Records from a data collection
▬▬▬▬▬▬▬▬▬▬
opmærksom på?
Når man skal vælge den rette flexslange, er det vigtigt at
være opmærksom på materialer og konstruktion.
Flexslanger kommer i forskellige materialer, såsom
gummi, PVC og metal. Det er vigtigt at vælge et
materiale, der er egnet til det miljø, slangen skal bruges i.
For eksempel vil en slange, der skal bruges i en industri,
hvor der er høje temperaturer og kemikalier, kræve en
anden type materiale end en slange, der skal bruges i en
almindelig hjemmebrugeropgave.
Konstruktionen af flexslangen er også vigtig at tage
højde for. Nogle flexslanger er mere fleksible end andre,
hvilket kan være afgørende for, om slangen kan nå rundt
▬▬▬▬▬▬▬▬▬▬
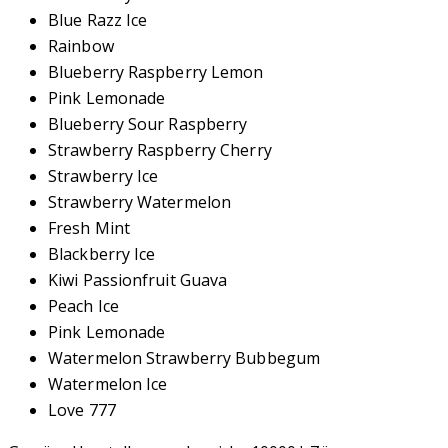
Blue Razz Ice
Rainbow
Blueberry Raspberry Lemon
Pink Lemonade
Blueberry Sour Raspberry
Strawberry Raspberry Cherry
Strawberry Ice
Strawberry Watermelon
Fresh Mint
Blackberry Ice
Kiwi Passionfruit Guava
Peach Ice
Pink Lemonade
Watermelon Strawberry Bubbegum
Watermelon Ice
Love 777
▬▬▬▬▬▬▬▬▬▬
• [Work to be completed]: What you return must be an exact retyping of the lines above starting at the line with "gummi, PVC og" and ending at the line with "hvilket kan være", and nothing besides.

• [Response area]:
gummi, PVC og metal. Det er vigtigt at vælge et
materiale, der er egnet til det miljø, slangen skal bruges i.
For eksempel vil en slange, der skal bruges i en industri,
hvor der er høje temperaturer og kemikalier, kræve en
anden type materiale end en slange, der skal bruges i en
almindelig hjemmebrugeropgave.
Konstruktionen af flexslangen er også vigtig at tage
højde for. Nogle flexslanger er mere fleksible end andre,
hvilket kan være afgørende for, om slangen kan nå rundt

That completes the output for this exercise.